▼

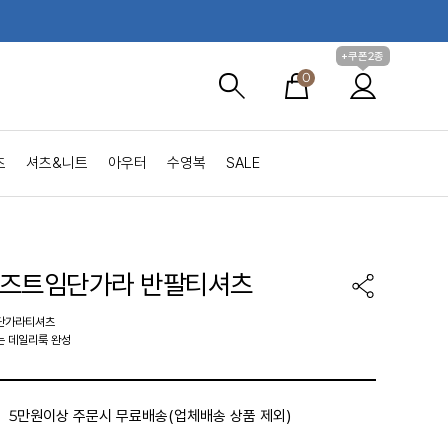
+쿠폰2종
0
츠
셔츠&니트
아우터
수영복
SALE
루즈트임단가라 반팔티셔츠
 단가라티셔츠
는 데일리룩 완성
5만원이상 주문시 무료배송(업체배송 상품 제외)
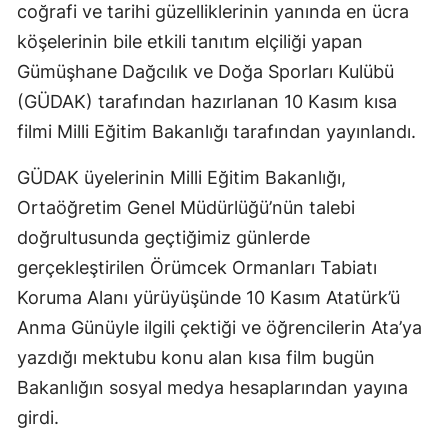
coğrafi ve tarihi güzelliklerinin yanında en ücra
Mersin
köşelerinin bile etkili tanıtım elçiliği yapan
İstanbul
Gümüşhane Dağcılık ve Doğa Sporları Kulübü
(GÜDAK) tarafından hazırlanan 10 Kasım kısa
İzmir
filmi Milli Eğitim Bakanlığı tarafından yayınlandı.
Kars
GÜDAK üyelerinin Milli Eğitim Bakanlığı,
Kastamonu
Ortaöğretim Genel Müdürlüğü’nün talebi
Kayseri
doğrultusunda geçtiğimiz günlerde
gerçekleştirilen Örümcek Ormanları Tabiatı
Kırklareli
Koruma Alanı yürüyüşünde 10 Kasım Atatürk’ü
Kırşehir
Anma Günüyle ilgili çektiği ve öğrencilerin Ata’ya
Kocaeli
yazdığı mektubu konu alan kısa film bugün
Bakanlığın sosyal medya hesaplarından yayına
Konya
girdi.
Kütahya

▲

** TRY IT **
Copy out, in full, each line above that has the word "Kasım" in it.

** ANSWER SECTION **
(GÜDAK) tarafından hazırlanan 10 Kasım kısa
Koruma Alanı yürüyüşünde 10 Kasım Atatürk’ü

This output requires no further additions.